The Company has deployed its surplus funds into various financial instruments including units of mutual funds, debentures, etc. The Company is exposed to NAV (net asset value) price risks arising from investments in these funds. The value of these investments is impacted by movements in interest rates , liquidity and credit quality of underlying securities.

NAV price sensitivity analysis

The sensitivity analyses below have been determined based on the exposureto NAV price risks at the end of the reporting period. If NAV prices had been 1% higher/lower:

- profit for the year ended March 31, 2018 would increase/decrease by Rs. 244.05 lacs (for the year ended March 31, 2017: increase/decrease by Rs. 170.94 lacs).

Liquidity risk

Liquidity risk represents the inability of the Company to meet its financial obligations within stipulated time. To mitigate this risk, the Company maintains sufficient liquidity by way of readily convertible instruments and working capital limits from banks.

13. The Company did not have any long-term contracts including derivative contracts for which there were any material foreseeable losses.

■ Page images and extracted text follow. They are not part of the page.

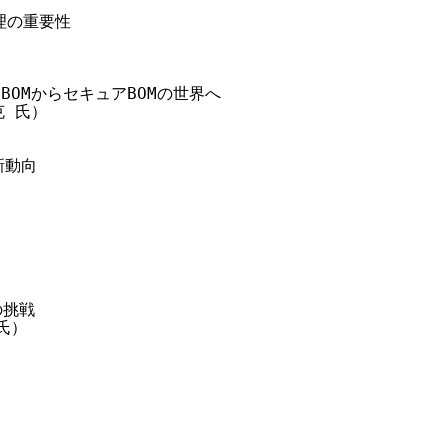
の重要性

BOMからセキュアBOMの世界へ

 氏）

動向

挑戦

）
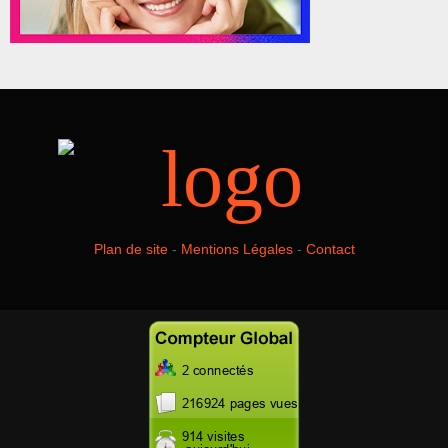
Plan de site
-
Mentions Légales
-
Contact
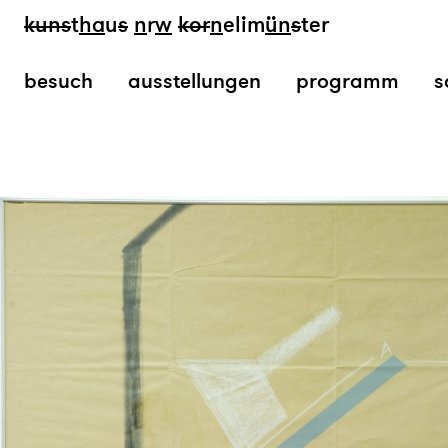
kun
s
t
ha
u
s
n
r
w
k
or
n
elim
ün
s
ter
besuch
ausstellungen
programm
s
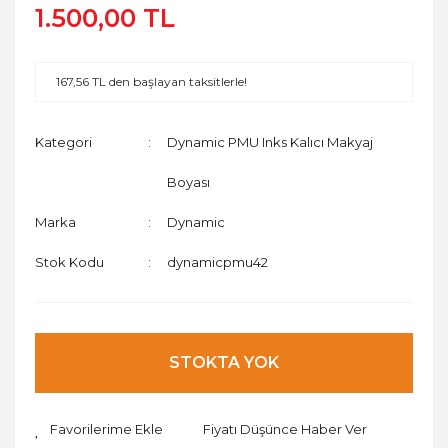
1.500,00 TL
167,56 TL den başlayan taksitlerle!
Kategori
Dynamic PMU Inks Kalıcı Makyaj
Boyası
Marka
Dynamic
Stok Kodu
dynamicpmu42
STOKTA YOK
Fiyatı Düşünce Haber Ver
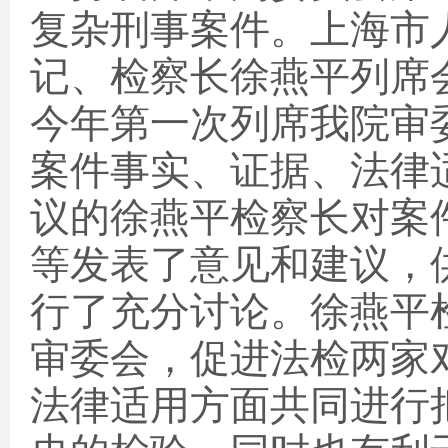
复杂刑事案件。上海市
记、检察长徐燕平
列席
今年第一次列席我院审
案件事实、证据、法律
议的徐燕平检察长对案
等发表了意见和建议，
行了充分讨论。
徐燕平
审委会，促进法检两家
法律适用方面共同进行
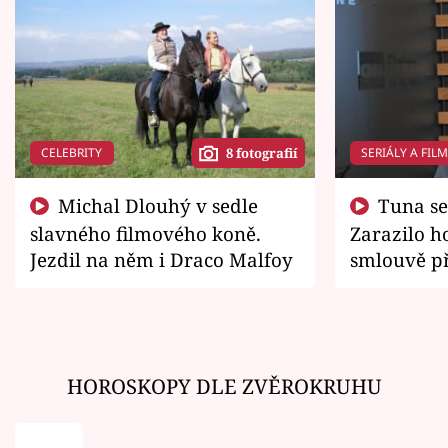
CELEBRITY
SERIÁLY A FIL
8 fotografií
Michal Dlouhý v sedle
Tuna se chtěl vrátit domů.
slavného filmového koně.
Zarazilo ho
Jezdil na něm i Draco Malfoy
smlouvě př
zemřít
HOROSKOPY DLE ZVĚROKRUHU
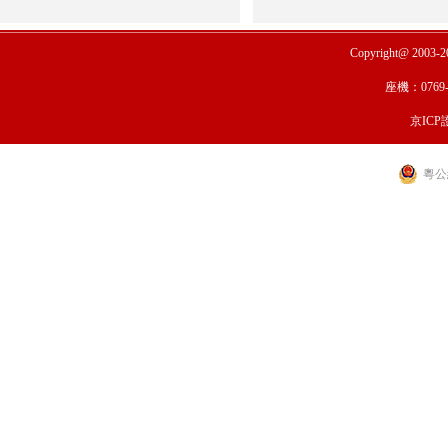
Copyright@ 2003-
座機：0769-
京ICP證
粵公網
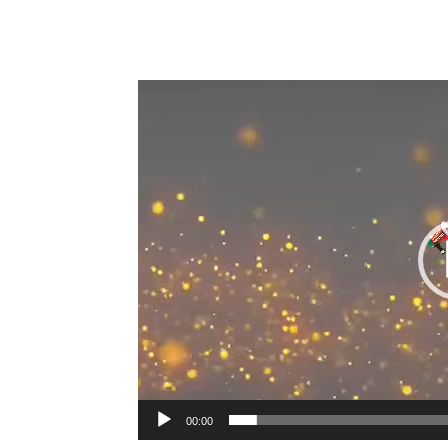
00:00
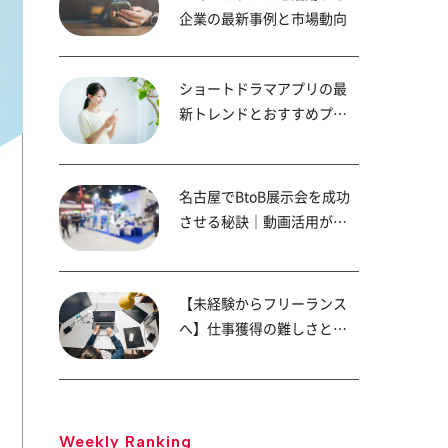
企業の最新事例と市場動向
ショートドラマアプリの最
新トレンドとおすすめプラ
ットフォーム
名古屋でBtoB展示会を成功
させる秘訣｜動画活用が商
談成約率を高める！
【未経験からフリーランス
へ】仕事獲得の難しさと成
功へのステップ
Weekly Ranking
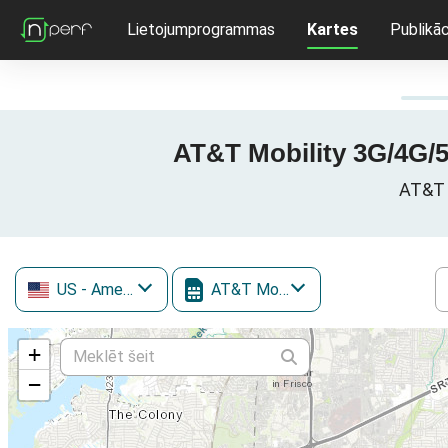
Lietojumprogrammas
Kartes
Publikāc
AT&T Mobility 3G/4G/5G
AT&T M
US
- Amerikas Savienotās Valstis
AT&T Mobility
+
−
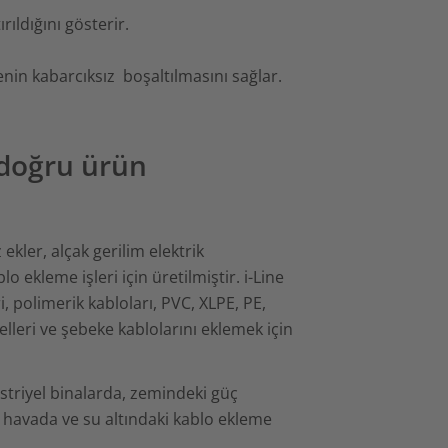
rıldığını gösterir.
nin kabarcıksız boşaltılmasını sağlar.
 doğru ürün
ekler, alçak gerilim elektrik
o ekleme işleri için üretilmiştir. i-Line
, polimerik kabloları, PVC, XLPE, PE,
elleri ve şebeke kablolarını eklemek için
triyel binalarda, zemindeki güç
k havada ve su altındaki kablo ekleme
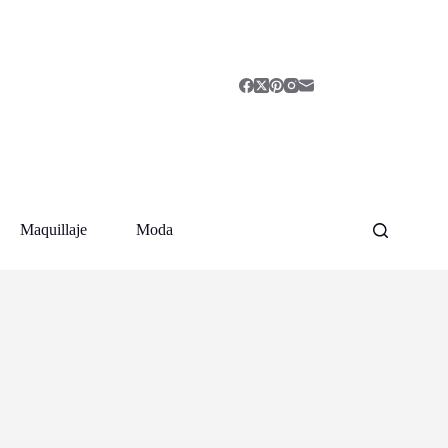
Maquillaje
Moda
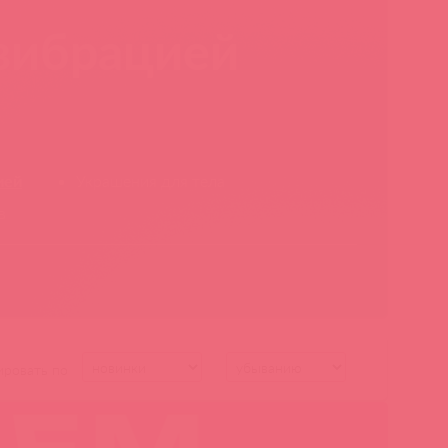
 вибрацией
ией
Украшения для тела
в
ировать по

14. There has been no delay in transferring amounts, required to be transferred, to the Investor Education and Protection Fund. Unpaid dividend (refer note 16 (b)) does not include any amount outstanding as at March 31, 2018 which are required to be credited to Investor Education and Protection Fund.

15. The financial statements were approved for issue by the board of directors on May 30, 2018.

16. First-time adoption of Ind AS

The Company has prepared the opening balance sheet as per Ind AS as of April 1, 2016 (the transition date) by recognising all assets and liabilities whose recognition is required by Indian AS, not recognising items of assets or liabilities which are not permitted by Indian AS, by classifying items from previous GAAp as required under Ind AS in measurement of recognised assets and liabilities.

However, this principle is subject to optional exemptions availed by the Company as detailed below

Deemed cost-Previous GAAP carrying amount: (Property, Plant and Equipment and Intangible)

Ind AS 101 permits a first-time adopter to elect to continue with the carrying value for all of its property, plant and equipment as recognised in the financial statements as at the date of transition to Ind AS, measured as per the previous GAAP and use that as its deemed cost as at the date of transition after making necessary adjustments for de-commissioning liabilities. This exemption can also be used for intangible assets covered by Ind AS 38 Intangible Assets and investment property covered by Ind AS 40 Investment Properties.

Accordingly, the company has elected to measure all of its property, plant and equipment and intangible assets at their previous GAAP carrying value.

17 Cash flow Statements

There were no significant reconciliation items between cash flows prepared under Indian GAAP and those prepared under Ind AS.